Specifically, on June 27th, the FTC issued a statement regarding a health system merger that had been under investigation but had been abandoned. According to the Commission, the termination of the parties’ proposed transaction “will preserve access to low‐cost, high‐quality health care for the citizens of Hot Springs, Arkansas.” 5
On May 29th, the FTC challenged a transaction involving two casino operators, alleging that the transaction would “reduce competition and lead to higher prices and lower quality for customers in the St. Louis, Missouri and Lake Charles, Louisiana areas.6 On August 1st, the Commission and the parties filed a joint motion to withdraw matter from adjudication7 while the terms of a consent agreement are finalized.
On July 1st, the FTC challenged a transaction involving manufacturers of glass containers for beer and spirits, alleging that the proposed transaction would combine the second and third largest manufacturers of glass containers, resulting in them controlling 75% of the approximately $5 billion U.S. glass container industry.8 The proposed transaction was withdrawn.
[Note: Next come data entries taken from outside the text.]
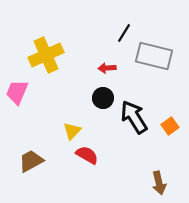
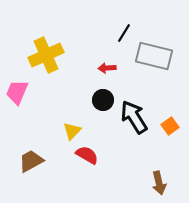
black circle: moved 2 px down
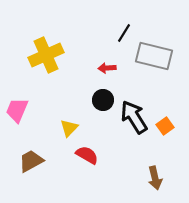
pink trapezoid: moved 18 px down
orange square: moved 5 px left
yellow triangle: moved 3 px left, 3 px up
brown arrow: moved 4 px left, 5 px up
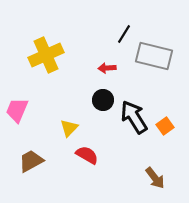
black line: moved 1 px down
brown arrow: rotated 25 degrees counterclockwise
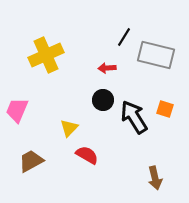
black line: moved 3 px down
gray rectangle: moved 2 px right, 1 px up
orange square: moved 17 px up; rotated 36 degrees counterclockwise
brown arrow: rotated 25 degrees clockwise
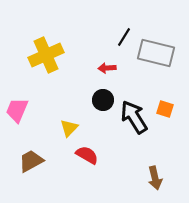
gray rectangle: moved 2 px up
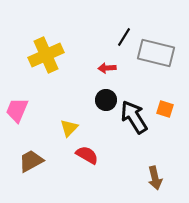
black circle: moved 3 px right
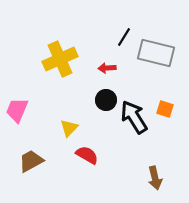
yellow cross: moved 14 px right, 4 px down
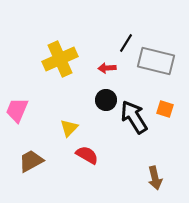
black line: moved 2 px right, 6 px down
gray rectangle: moved 8 px down
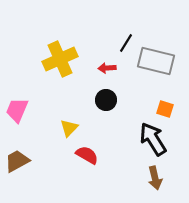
black arrow: moved 19 px right, 22 px down
brown trapezoid: moved 14 px left
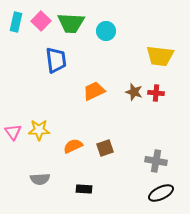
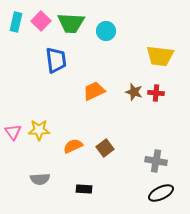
brown square: rotated 18 degrees counterclockwise
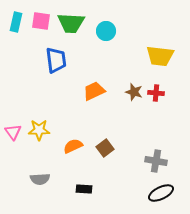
pink square: rotated 36 degrees counterclockwise
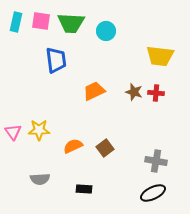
black ellipse: moved 8 px left
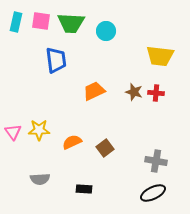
orange semicircle: moved 1 px left, 4 px up
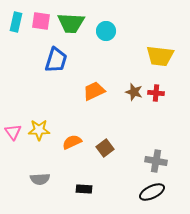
blue trapezoid: rotated 24 degrees clockwise
black ellipse: moved 1 px left, 1 px up
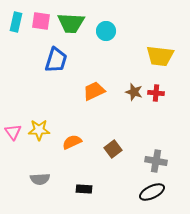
brown square: moved 8 px right, 1 px down
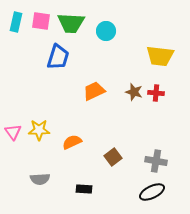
blue trapezoid: moved 2 px right, 3 px up
brown square: moved 8 px down
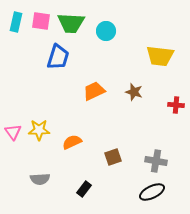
red cross: moved 20 px right, 12 px down
brown square: rotated 18 degrees clockwise
black rectangle: rotated 56 degrees counterclockwise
Other transactions were able to close after reaching agreements that the FTC believed would preserve competition. On July 10th and 11th, the FTC responded to public comments and approved a modified final order in Hertz’s acquisition of Dollar Thrifty, whereby Hertz agreed to divest its Advantage Rent A Car business, along with the rights to 29 of Dollar Thrifty’s airport‐based rental locations, thereby creating an independent rental car company.9 On July 19th, the FTC agreed to settle its investigation into the acquisition of an aircraft engine component manufacturer whose part is allegedly a “critical component” for the engine its rival makes for Airbus’s A320neo aircraft. Among other things, the settlement incorporates provisions of existing and new commercial agreements of the parties relating to the design and development of the “critical component” and related parts, thus making a breach of those contract provisions a violation of the agreement with the FTC.10
Continuing a trend of enforcement involving consummated transactions, on July 25th the FTC voted to accept a proposed consent agreement pursuant to which a manufacturer of specialized software used by the automotive recycling industry agreed to divest assets acquired in its 2012 purchase of another manufacturer of yard management systems software.11 The FTC’s complaint alleged that the acquisition significantly harmed the market for YMS, which was allegedly already highly concentrated. The action is notable both because the consummated 2012 transaction was valued far below the HSR Act’s transaction size thresholds, and because the consent agreement requires the divestiture of acquired assets to a buyer formed by seller’s managers to acquire the divested business.
Five Year Plan Projects Increased Efficiency, Challenges with “Significant” Results
On July 16th, the FTC issued a draft strategic plan for fiscal years 2014‐2018, calling for increased efficiency of investigatory processes and enhanced enforcement outcomes. The goals stated in the plan include (i) improving timeliness of investigations and merger review under the HSR Act, (ii) negotiating merger and non‐merger consent orders and seeking litigated orders that have significant remedial, precedential and deterrent effects, (iii) increasing compliance with consent decrees and orders and with HSR reporting obligations, and (iv) increasing the transparency of the FTC’s decision‐making process.12
In sum, it has been a very busy summer for merger enforcement at the FTC this year. Perhaps there is even more to come before the summer season is over.